## PROBLEM STATEMENT
From the records below, please repeat exactly the line that has "tvar matkinej bradavky", the line that has "skla bez mikroplastov", and every line between them, and nothing else.

## EXTRACTED RECORDS
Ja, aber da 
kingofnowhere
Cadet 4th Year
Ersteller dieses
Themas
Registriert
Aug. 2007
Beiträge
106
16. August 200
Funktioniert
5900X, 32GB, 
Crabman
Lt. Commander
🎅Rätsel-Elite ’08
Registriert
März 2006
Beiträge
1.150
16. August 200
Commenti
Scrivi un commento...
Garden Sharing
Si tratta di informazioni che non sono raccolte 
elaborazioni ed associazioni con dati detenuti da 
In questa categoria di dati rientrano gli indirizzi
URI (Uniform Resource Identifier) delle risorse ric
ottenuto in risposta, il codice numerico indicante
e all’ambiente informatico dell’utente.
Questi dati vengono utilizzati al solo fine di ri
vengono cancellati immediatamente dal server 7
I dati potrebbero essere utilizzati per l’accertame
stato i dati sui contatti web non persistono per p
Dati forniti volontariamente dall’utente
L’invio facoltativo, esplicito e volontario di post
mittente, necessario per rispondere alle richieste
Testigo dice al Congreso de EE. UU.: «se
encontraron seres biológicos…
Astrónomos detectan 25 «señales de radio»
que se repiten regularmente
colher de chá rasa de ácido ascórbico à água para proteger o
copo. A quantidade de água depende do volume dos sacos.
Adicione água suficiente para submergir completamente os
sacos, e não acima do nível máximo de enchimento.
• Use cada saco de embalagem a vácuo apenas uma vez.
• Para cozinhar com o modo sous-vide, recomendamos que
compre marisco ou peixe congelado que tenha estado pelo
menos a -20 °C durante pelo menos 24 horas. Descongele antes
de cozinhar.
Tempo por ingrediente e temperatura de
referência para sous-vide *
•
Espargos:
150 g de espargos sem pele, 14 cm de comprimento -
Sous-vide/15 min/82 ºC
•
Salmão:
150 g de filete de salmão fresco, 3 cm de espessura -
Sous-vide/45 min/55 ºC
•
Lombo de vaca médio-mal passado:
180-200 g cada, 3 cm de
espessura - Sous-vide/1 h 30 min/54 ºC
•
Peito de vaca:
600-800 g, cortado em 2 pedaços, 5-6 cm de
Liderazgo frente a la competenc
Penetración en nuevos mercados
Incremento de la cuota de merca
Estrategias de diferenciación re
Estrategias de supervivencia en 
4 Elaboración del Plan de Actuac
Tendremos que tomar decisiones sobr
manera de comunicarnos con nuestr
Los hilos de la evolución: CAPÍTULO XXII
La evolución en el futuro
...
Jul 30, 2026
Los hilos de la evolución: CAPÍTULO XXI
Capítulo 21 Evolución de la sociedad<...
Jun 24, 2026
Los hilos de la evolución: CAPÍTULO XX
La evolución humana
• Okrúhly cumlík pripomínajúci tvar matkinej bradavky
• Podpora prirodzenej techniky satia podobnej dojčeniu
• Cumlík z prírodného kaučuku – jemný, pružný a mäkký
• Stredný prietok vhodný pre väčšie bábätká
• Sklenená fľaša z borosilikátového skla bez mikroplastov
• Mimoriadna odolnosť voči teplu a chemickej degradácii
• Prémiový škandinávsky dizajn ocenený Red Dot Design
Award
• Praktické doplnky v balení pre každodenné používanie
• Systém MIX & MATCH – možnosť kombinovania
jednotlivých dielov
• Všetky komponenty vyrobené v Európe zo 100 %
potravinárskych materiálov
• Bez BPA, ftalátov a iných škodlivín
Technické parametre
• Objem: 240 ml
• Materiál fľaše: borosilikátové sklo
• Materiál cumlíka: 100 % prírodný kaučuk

## EXERCISE RESPONSE
• Okrúhly cumlík pripomínajúci tvar matkinej bradavky
• Podpora prirodzenej techniky satia podobnej dojčeniu
• Cumlík z prírodného kaučuku – jemný, pružný a mäkký
• Stredný prietok vhodný pre väčšie bábätká
• Sklenená fľaša z borosilikátového skla bez mikroplastov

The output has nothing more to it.